Previous work has shown that some 30% of these patients-reported severe fatigue levels and that between 23 and 53% reported mild levels of other symptoms (Efficace et al, 2011). Thus, we investigated the association of these symptoms with adherence behaviour but did not find any significant relationships. Future longitudinal studies are required to fully ascertain the predictive role of patient-reported symptom burden on adherence from the very beginning of treatment.

Another finding that is noteworthy is that the shorter the time since achieving CCyR was associated with greater adherence in the multivariate analysis of socio-demographic and clinical data.
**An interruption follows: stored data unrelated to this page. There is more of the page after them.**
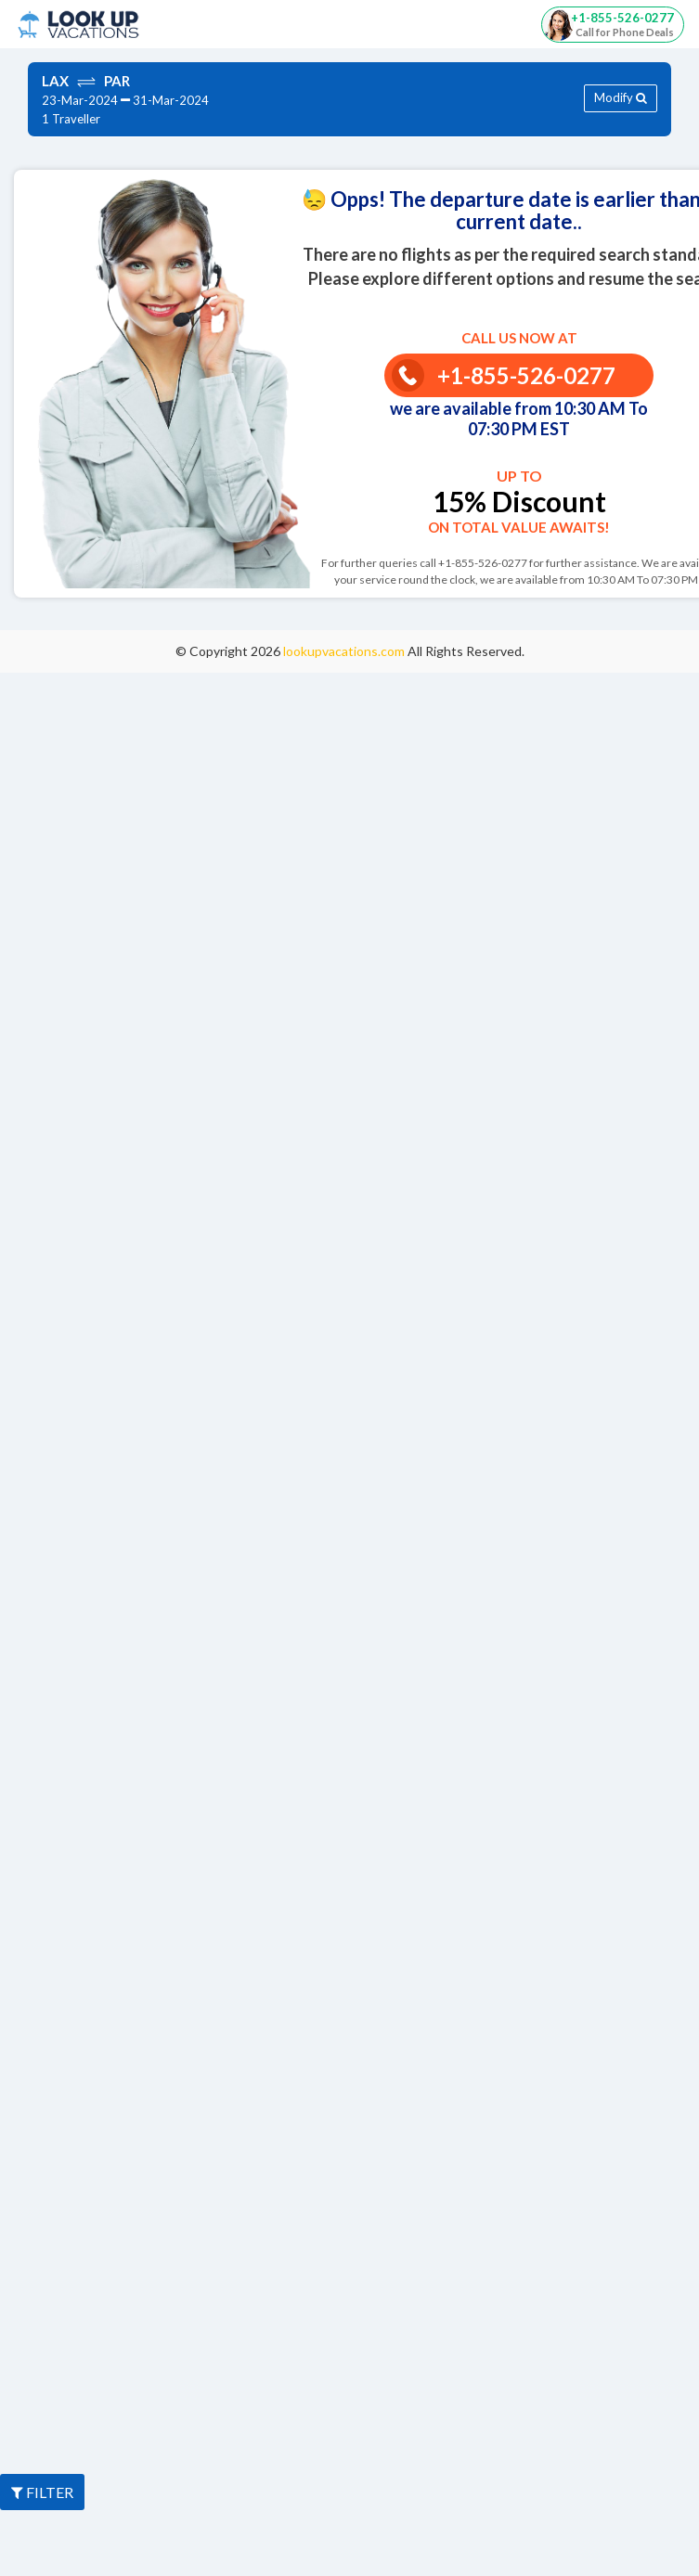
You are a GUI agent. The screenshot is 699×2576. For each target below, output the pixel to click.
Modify (620, 97)
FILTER (42, 2492)
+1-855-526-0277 (503, 375)
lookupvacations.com (345, 651)
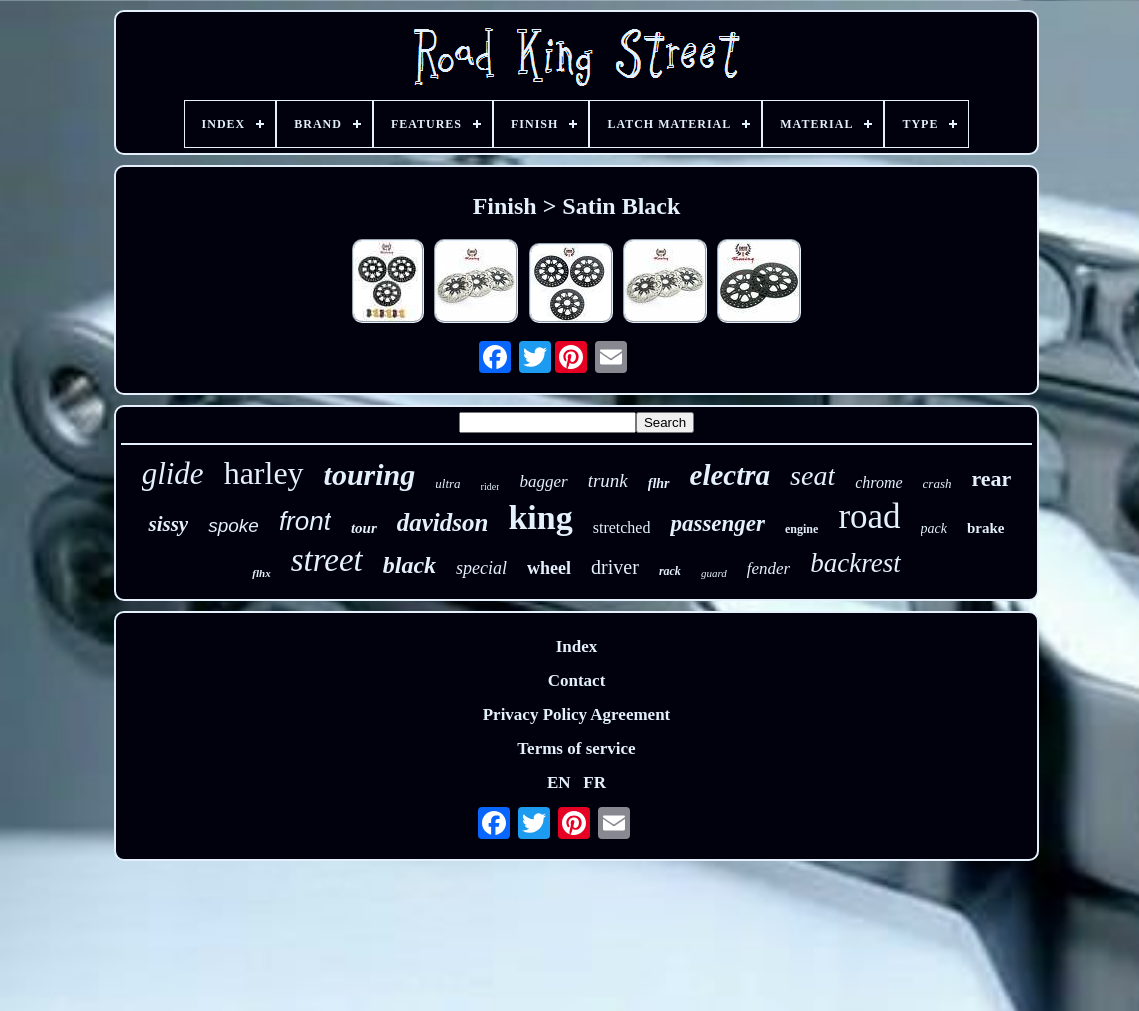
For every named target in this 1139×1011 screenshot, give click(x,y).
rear (991, 478)
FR (594, 782)
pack (934, 528)
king (540, 517)
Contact (577, 680)
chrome (878, 482)
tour (364, 528)
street (327, 560)
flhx (261, 573)
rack (670, 571)
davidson (443, 522)
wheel (549, 568)
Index (577, 646)
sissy (168, 524)
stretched (622, 527)
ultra (447, 483)
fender (768, 568)
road (869, 516)
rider (490, 486)
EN (559, 782)
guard (714, 573)
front (305, 521)
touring (370, 474)
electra (730, 475)
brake (986, 528)
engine (801, 529)
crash (937, 483)
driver (615, 567)
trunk (608, 480)
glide (173, 473)
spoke (233, 525)
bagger (543, 481)
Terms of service (576, 748)
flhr (659, 483)
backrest (855, 563)
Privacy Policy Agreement (577, 714)
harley (264, 473)
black (409, 565)
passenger (717, 523)
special (481, 568)
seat (812, 475)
Does this reflect that patients are ‘fine’ with having attained and maintaining CCyR and then become complacent and start being nonadherent? Previous qualitative research has also shown that patients tend to report an increase in intentional nonadherence behaviour over time (Eliasson et al, 2011), and our findings strongly support the need of prospective studies addressing this question.

This study has a number of strengths including a large sample size recruited in a multicenter study, and the use of validated patient-reported measures as possible predictors of adherence behaviour. Also, our additional sensitivity analysis confirmed the stability of the final multivariate model, thus strengthening the reliability of our findings.

This paper, however, also has potential limitations. First, we might have missed additional patient-related factors that have found to be related to adherence in patients with other diseases (Markkula et al, 2012). Second, we used an adapted version of the MMAS and third, it is possible that additional measures of adherence could have further contributed to a more sensitive definition of adherers vs nonadherers in our study. However, we note that as our patients were aware that their treating physicians would not have access to their answers, it is likely that their ratings reflected their actual behaviour in drug assumption. No gold standard exists for measuring adherence (Ruddy et al, 2009) and self-report methods provide a good estimate of medication adherence and also have potential advantages over other methods (Shi et al, 2010; Morisky and DiMatteo, 2011).

These potential limitations notwithstanding, we are confident our results extend findings of previous research on the relationships between poor adherence and CML treatment outcomes (Noens et al, 2009; Marin et al, 2010; Ibrahim et al, 2011) to suggest key potential determinants of adherence behaviour. Physicians are encouraged to pay special attention to factors identified in this study as they could help to promptly identify patients who might be at a heightened risk of nonadherence.